About this exercise
Please output exactly the part of the records below that opens with the line containing "Suscríbete hoy para acceder en exclusiva a" and closes with the line containing "fórmula oficialista en su primer even", both lines included, and nothing else.

Data items:

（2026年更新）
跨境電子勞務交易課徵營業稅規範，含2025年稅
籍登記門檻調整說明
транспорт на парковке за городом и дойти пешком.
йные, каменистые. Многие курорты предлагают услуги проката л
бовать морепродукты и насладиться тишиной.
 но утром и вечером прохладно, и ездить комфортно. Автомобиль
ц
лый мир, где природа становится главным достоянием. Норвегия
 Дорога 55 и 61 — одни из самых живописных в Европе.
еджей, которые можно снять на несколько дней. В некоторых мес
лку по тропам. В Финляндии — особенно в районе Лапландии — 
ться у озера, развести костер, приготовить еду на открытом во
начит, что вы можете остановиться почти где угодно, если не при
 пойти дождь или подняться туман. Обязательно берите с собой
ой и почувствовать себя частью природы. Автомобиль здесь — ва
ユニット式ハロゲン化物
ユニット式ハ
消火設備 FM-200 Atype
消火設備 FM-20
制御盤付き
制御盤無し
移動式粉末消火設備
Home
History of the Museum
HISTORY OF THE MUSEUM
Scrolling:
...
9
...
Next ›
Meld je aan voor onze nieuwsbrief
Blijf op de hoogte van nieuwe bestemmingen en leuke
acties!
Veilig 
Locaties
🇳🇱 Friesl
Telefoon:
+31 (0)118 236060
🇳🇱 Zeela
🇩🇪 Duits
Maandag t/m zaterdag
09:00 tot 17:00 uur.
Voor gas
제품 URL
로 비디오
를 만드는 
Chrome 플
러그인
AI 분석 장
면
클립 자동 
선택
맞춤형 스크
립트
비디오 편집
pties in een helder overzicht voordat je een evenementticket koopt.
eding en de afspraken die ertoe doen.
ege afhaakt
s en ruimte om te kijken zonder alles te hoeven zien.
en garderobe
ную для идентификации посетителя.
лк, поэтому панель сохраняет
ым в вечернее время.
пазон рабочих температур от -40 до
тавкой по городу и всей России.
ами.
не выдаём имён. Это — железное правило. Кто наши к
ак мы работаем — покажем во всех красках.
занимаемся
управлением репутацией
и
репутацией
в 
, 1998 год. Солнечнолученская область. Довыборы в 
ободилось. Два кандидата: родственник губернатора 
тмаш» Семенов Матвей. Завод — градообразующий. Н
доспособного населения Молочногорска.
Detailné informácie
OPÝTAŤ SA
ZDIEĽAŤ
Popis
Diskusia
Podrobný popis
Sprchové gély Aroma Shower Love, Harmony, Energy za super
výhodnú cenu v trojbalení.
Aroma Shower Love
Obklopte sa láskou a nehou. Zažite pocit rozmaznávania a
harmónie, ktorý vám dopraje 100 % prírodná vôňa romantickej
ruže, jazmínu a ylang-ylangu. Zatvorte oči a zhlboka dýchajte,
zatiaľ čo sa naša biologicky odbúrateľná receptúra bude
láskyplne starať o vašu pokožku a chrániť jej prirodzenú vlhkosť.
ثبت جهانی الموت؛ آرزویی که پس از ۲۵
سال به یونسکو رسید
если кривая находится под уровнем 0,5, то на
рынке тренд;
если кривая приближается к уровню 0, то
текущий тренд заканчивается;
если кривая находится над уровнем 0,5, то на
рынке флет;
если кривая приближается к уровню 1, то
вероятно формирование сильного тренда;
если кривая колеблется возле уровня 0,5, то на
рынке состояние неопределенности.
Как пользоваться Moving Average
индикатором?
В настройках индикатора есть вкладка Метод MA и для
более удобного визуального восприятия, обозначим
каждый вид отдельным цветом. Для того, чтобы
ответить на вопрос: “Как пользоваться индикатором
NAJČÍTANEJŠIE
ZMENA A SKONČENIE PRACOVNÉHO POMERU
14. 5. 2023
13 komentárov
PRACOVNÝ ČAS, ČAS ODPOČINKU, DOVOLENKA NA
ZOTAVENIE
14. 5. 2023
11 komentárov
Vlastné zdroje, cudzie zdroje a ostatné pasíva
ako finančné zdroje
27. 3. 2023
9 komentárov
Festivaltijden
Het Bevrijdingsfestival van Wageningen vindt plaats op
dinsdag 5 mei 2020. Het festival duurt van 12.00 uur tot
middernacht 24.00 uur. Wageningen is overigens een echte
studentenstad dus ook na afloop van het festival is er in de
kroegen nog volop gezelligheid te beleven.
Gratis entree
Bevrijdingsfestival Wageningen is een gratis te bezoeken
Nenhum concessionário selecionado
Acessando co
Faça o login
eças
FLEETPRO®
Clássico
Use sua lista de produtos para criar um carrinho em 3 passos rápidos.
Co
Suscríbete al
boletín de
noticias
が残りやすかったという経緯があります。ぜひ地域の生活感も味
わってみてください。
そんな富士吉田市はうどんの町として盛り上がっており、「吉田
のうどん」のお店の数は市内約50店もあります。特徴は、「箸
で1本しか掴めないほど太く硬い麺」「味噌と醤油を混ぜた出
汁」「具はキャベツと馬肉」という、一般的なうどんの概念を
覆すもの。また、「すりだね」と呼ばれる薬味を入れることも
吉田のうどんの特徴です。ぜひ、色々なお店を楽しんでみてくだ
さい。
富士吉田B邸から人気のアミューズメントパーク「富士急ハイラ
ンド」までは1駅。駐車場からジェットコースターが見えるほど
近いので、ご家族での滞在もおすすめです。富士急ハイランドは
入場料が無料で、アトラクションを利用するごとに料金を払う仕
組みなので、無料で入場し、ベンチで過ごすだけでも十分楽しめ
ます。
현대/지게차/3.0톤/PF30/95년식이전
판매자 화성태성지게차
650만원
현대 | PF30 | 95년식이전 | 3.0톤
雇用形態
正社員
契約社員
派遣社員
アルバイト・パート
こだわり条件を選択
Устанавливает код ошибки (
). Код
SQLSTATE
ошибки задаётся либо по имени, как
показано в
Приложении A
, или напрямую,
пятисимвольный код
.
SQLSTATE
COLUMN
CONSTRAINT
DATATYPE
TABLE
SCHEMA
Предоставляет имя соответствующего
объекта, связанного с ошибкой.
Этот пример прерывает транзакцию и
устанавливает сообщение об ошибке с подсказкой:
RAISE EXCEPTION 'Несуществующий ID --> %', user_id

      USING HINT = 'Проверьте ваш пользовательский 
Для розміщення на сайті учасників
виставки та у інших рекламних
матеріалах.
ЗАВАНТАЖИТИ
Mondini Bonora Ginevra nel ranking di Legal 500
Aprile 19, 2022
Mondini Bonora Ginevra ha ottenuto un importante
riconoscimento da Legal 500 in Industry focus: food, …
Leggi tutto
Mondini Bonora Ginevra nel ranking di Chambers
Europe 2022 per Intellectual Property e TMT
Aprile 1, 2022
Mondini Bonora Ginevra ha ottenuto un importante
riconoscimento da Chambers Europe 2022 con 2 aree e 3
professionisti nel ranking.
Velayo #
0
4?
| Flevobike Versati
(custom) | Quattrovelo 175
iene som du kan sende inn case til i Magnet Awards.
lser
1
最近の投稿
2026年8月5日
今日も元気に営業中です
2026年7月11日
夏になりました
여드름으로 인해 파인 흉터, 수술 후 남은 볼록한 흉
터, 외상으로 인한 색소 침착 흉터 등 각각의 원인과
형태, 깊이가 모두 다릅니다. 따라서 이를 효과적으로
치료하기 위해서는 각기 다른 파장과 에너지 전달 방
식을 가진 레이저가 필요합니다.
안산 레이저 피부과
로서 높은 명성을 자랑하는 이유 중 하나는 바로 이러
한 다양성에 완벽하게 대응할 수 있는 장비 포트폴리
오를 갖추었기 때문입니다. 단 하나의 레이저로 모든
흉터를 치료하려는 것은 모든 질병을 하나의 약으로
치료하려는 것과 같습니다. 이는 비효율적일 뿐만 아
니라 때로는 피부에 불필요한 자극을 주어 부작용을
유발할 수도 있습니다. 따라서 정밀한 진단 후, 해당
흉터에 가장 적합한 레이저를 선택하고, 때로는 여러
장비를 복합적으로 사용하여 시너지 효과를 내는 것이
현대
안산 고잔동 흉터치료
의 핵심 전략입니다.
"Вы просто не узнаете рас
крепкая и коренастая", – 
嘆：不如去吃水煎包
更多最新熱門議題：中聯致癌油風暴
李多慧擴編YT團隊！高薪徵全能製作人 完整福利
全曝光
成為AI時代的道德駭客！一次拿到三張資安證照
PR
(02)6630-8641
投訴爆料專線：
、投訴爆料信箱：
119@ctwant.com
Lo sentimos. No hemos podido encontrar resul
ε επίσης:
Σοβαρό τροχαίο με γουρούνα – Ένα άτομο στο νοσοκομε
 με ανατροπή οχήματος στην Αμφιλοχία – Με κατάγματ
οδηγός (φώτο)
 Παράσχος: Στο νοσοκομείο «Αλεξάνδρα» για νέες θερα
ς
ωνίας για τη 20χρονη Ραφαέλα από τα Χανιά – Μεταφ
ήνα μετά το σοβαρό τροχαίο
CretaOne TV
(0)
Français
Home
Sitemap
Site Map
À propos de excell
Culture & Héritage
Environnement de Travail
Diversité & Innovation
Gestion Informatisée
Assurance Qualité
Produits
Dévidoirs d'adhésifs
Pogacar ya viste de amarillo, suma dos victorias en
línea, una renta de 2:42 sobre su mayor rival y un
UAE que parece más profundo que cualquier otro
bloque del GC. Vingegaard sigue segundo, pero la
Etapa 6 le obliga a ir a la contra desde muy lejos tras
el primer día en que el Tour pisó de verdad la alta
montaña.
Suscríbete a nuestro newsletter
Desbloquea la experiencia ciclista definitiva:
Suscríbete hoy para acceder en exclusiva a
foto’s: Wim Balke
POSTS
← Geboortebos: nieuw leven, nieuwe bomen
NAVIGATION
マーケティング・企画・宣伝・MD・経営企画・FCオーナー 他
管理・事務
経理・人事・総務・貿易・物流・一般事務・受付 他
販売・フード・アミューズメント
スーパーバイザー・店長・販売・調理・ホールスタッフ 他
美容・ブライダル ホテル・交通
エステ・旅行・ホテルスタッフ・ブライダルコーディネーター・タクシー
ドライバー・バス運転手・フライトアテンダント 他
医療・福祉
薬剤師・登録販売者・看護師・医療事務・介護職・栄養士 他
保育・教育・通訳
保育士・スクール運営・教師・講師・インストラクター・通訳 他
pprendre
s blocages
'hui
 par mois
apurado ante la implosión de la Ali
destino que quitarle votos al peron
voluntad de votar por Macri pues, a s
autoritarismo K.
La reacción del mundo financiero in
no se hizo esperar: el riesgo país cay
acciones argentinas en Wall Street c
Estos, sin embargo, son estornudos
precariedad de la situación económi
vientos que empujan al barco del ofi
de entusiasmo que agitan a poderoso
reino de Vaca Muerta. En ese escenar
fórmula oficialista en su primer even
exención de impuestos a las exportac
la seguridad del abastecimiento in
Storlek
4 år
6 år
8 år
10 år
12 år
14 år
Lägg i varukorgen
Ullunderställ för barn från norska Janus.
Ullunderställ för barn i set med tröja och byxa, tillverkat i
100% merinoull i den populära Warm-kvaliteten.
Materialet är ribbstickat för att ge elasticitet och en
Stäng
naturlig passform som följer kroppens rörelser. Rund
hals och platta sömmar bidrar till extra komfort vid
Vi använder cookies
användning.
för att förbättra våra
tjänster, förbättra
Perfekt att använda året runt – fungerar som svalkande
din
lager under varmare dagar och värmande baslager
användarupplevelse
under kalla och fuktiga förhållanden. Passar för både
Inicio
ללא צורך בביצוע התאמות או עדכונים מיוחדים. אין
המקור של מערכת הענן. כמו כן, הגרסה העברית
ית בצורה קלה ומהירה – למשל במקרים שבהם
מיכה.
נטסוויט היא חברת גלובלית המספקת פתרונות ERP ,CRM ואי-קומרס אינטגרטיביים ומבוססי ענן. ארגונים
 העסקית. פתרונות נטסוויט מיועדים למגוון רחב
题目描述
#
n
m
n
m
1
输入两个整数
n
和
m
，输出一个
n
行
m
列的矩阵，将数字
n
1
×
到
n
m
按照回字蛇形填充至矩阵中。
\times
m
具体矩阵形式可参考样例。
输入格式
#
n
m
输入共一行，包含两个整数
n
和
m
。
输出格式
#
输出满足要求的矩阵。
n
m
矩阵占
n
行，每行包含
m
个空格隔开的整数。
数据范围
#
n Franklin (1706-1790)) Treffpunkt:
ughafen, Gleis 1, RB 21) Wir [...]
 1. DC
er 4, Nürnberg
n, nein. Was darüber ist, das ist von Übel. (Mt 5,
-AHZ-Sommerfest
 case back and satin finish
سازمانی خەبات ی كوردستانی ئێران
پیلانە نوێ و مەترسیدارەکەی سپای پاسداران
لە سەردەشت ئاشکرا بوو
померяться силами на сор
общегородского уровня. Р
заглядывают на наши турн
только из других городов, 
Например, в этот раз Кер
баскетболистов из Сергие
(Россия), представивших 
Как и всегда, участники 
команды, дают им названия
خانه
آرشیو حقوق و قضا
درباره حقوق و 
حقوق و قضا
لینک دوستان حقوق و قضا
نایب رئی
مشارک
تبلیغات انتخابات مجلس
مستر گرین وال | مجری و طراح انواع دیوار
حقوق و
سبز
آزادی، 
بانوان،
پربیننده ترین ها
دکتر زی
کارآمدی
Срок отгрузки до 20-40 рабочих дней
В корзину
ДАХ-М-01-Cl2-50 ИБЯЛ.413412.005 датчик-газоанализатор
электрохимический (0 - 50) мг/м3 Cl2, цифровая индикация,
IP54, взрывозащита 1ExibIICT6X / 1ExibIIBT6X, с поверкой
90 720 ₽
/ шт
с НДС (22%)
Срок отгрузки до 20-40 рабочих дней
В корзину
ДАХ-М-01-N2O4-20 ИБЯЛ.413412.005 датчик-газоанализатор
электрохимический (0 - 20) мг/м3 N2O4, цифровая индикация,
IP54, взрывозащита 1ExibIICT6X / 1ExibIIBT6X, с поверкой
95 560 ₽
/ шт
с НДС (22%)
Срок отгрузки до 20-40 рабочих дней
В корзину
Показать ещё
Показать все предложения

Exercise output
Suscríbete hoy para acceder en exclusiva a
foto’s: Wim Balke
POSTS
← Geboortebos: nieuw leven, nieuwe bomen
NAVIGATION
マーケティング・企画・宣伝・MD・経営企画・FCオーナー 他
管理・事務
経理・人事・総務・貿易・物流・一般事務・受付 他
販売・フード・アミューズメント
スーパーバイザー・店長・販売・調理・ホールスタッフ 他
美容・ブライダル ホテル・交通
エステ・旅行・ホテルスタッフ・ブライダルコーディネーター・タクシー
ドライバー・バス運転手・フライトアテンダント 他
医療・福祉
薬剤師・登録販売者・看護師・医療事務・介護職・栄養士 他
保育・教育・通訳
保育士・スクール運営・教師・講師・インストラクター・通訳 他
pprendre
s blocages
'hui
 par mois
apurado ante la implosión de la Ali
destino que quitarle votos al peron
voluntad de votar por Macri pues, a s
autoritarismo K.
La reacción del mundo financiero in
no se hizo esperar: el riesgo país cay
acciones argentinas en Wall Street c
Estos, sin embargo, son estornudos
precariedad de la situación económi
vientos que empujan al barco del ofi
de entusiasmo que agitan a poderoso
reino de Vaca Muerta. En ese escenar
fórmula oficialista en su primer even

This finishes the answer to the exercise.